Similarly banks are facing their own Kodak Moment. If they don’t do anything they will be disrupted. But what can they do?

There are two things they have to do. First they have to become technology companies themselves and secondly they must be prepared to disrupt their own profitable business. This is called creative destruction where you sacrifice your existing business but build something that will be even better in future.

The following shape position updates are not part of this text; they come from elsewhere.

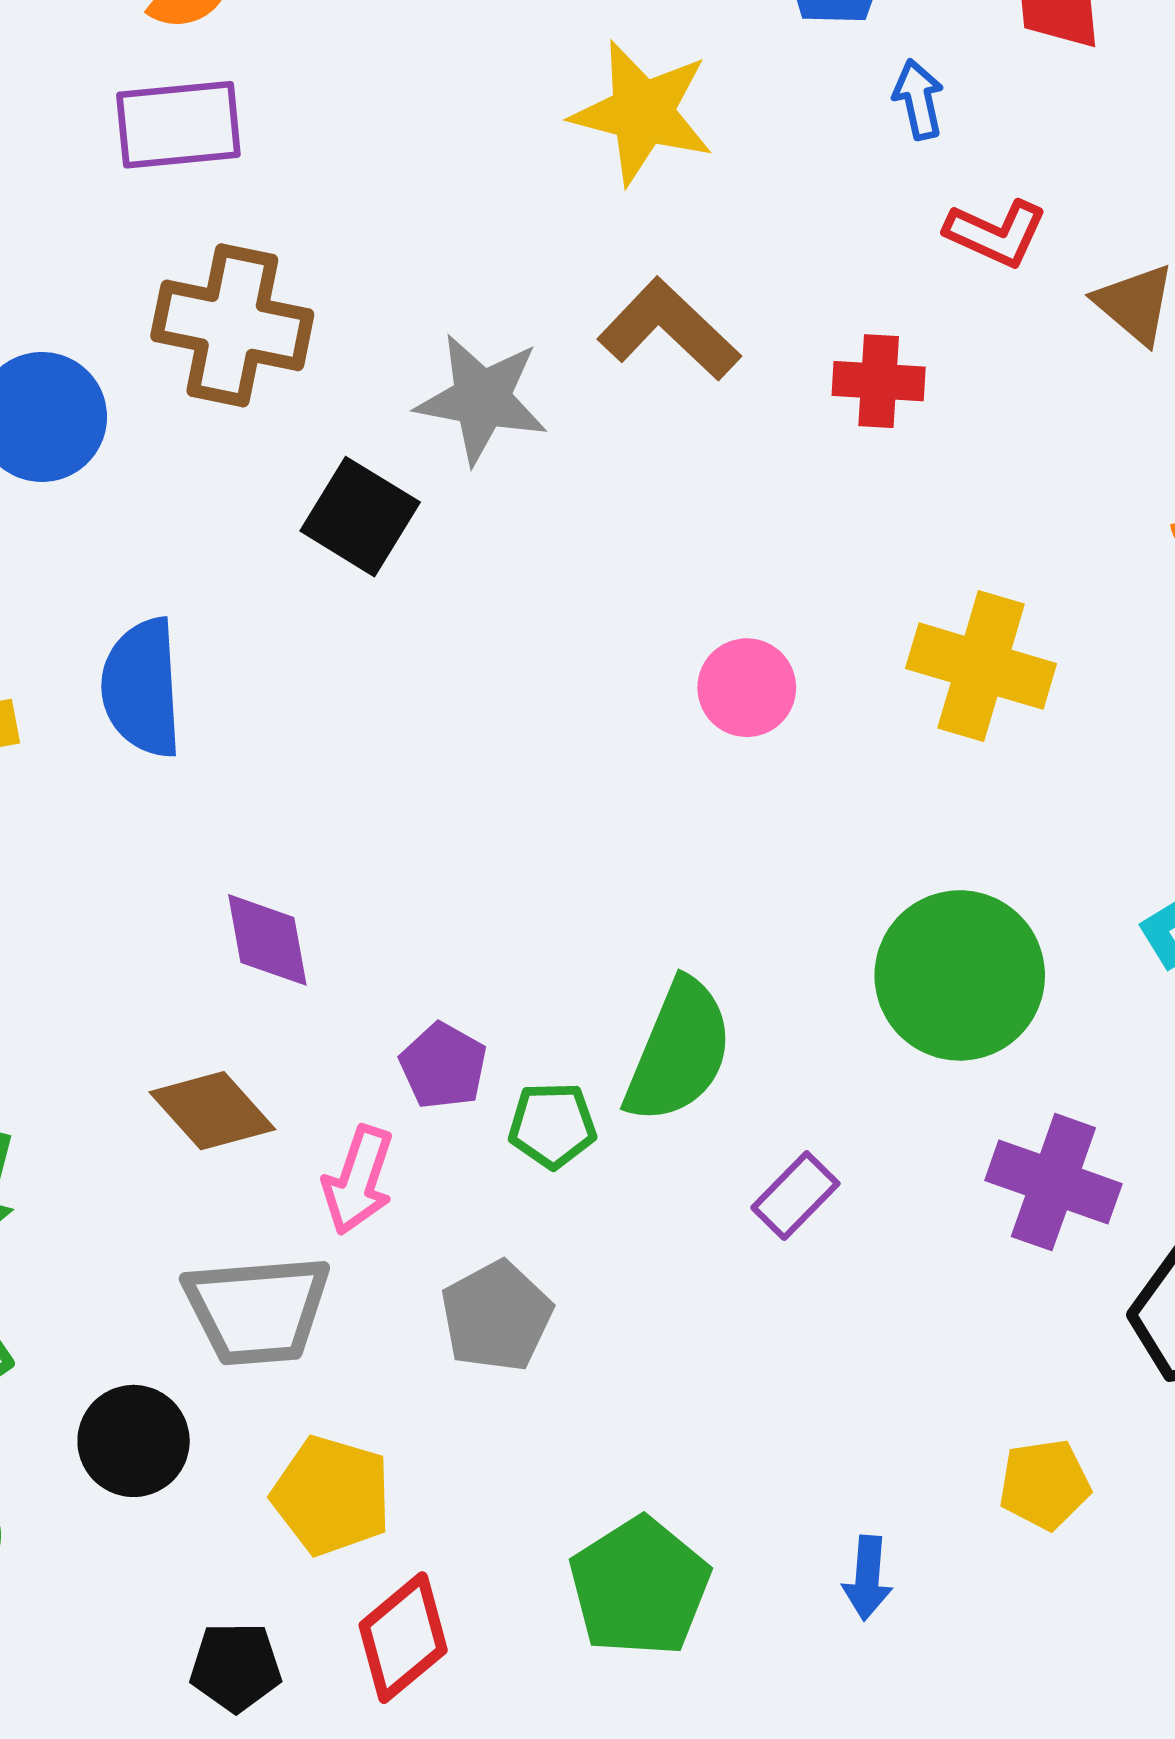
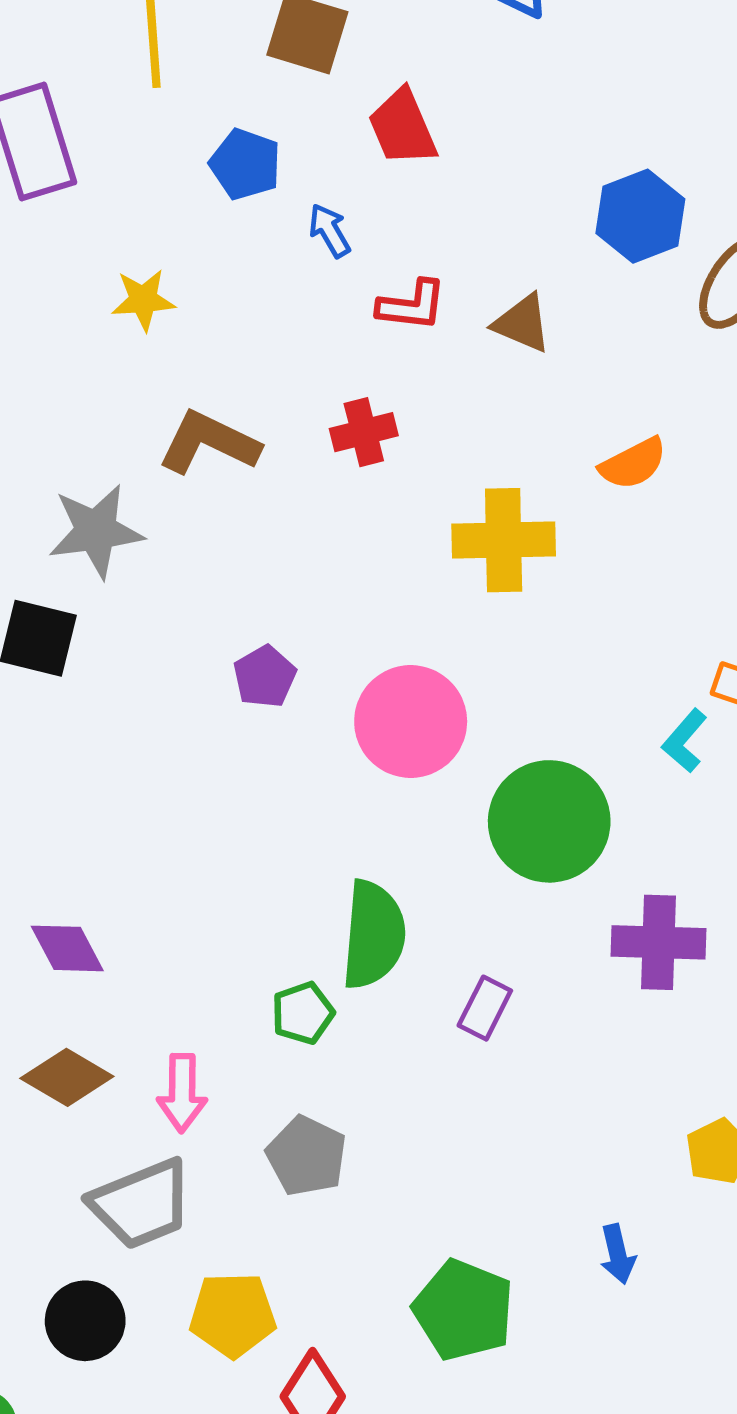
yellow star: (642, 113) -> (143, 300), size x0.6
yellow cross: (981, 666) -> (504, 540), moved
pink circle: (747, 688) -> (411, 721), moved, size x1.6
purple pentagon: (443, 1066) -> (265, 677), moved, turned 30

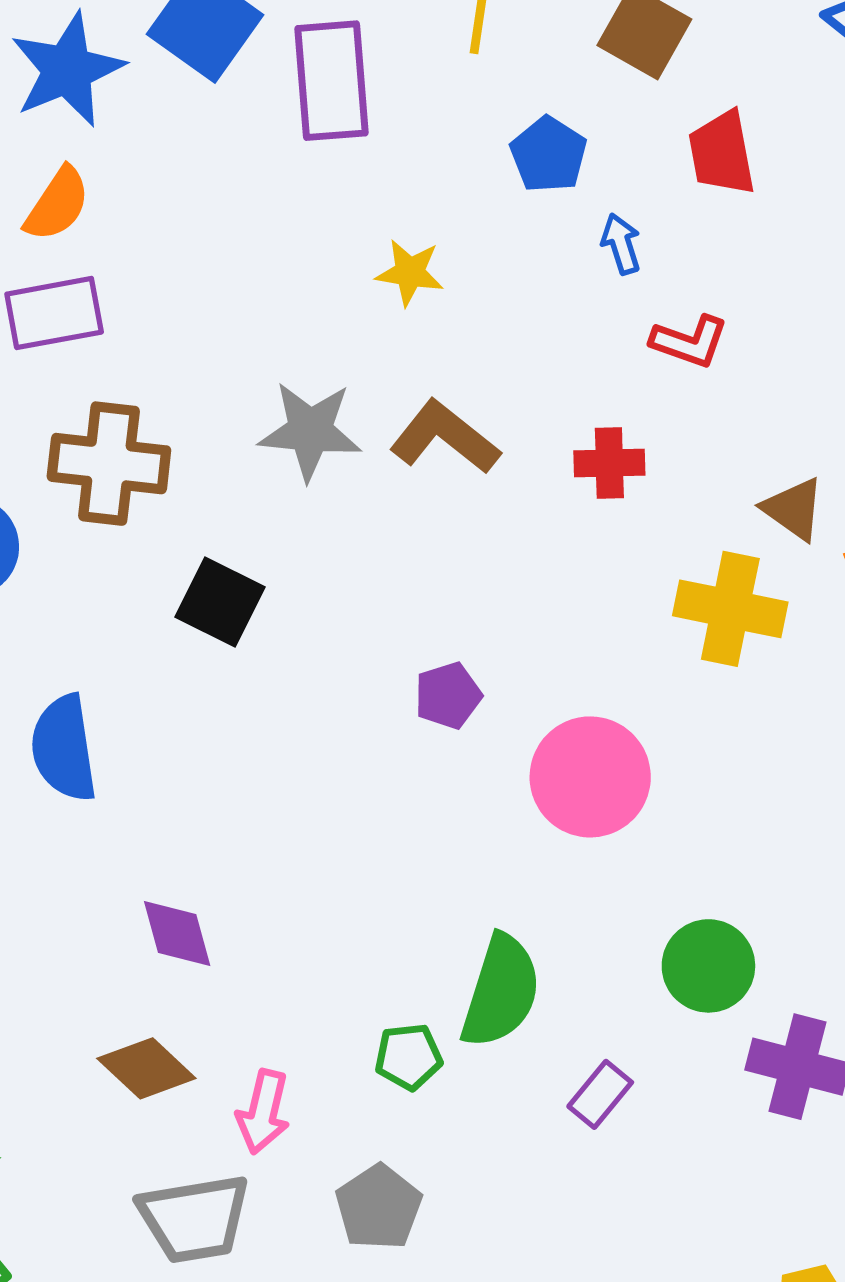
brown triangle: (522, 323) -> (794, 509), moved
gray star: (96, 531) -> (310, 431), moved
green circle: (549, 821) -> (708, 966), moved, size x0.7

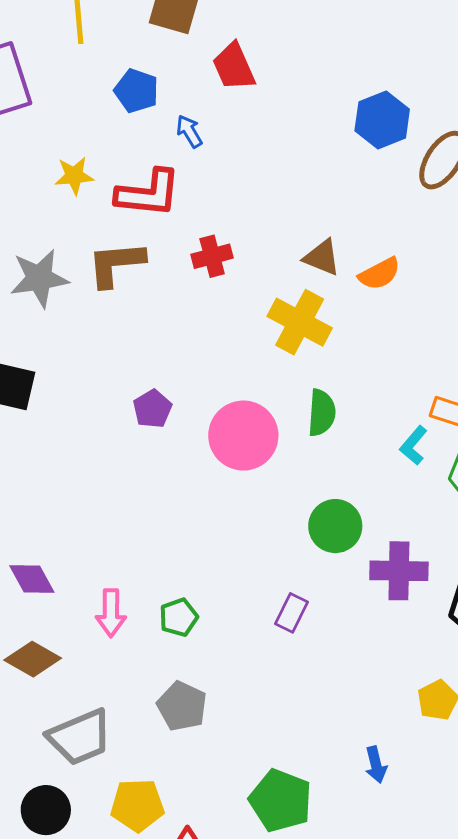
red L-shape: (690, 342) -> (148, 193), moved, size x1.5
brown L-shape: (445, 437) -> (116, 264), turned -30
yellow cross: (730, 609) -> (300, 322), turned 30
green semicircle: (501, 991) -> (322, 413), moved, size x0.7
pink arrow: (263, 1112) -> (111, 613), moved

When I say become technology companies they must not just be adopters of technology or run hackatons but their entire way of operating must be fully technology oriented. They must also create the technology that is necessary to be a “Techbank” and if they cannot then they must acquire ventures with the technology and fully incorporate the technology into their operations and strategies.

Disrupting their own business is probably an even bigger challenge. But if they don’t then, like Kodak, it will be disrupted anyway and they will cease to exist.

And they have to do this before the tech giants get into banking in a big way. When that happens then it’s game over and it will truly be goodbye banks.

 

(Dr. Siva is President of the Malaysian Business Angel Network (MBAN) and Chief Evangelist of Proficeo Consultants a company specialising in coaching & mentoring Entrepreneurs. He is also the author of “Blue Sky Innovation” a book on business innovations that is available on Amazon’s Kindle store).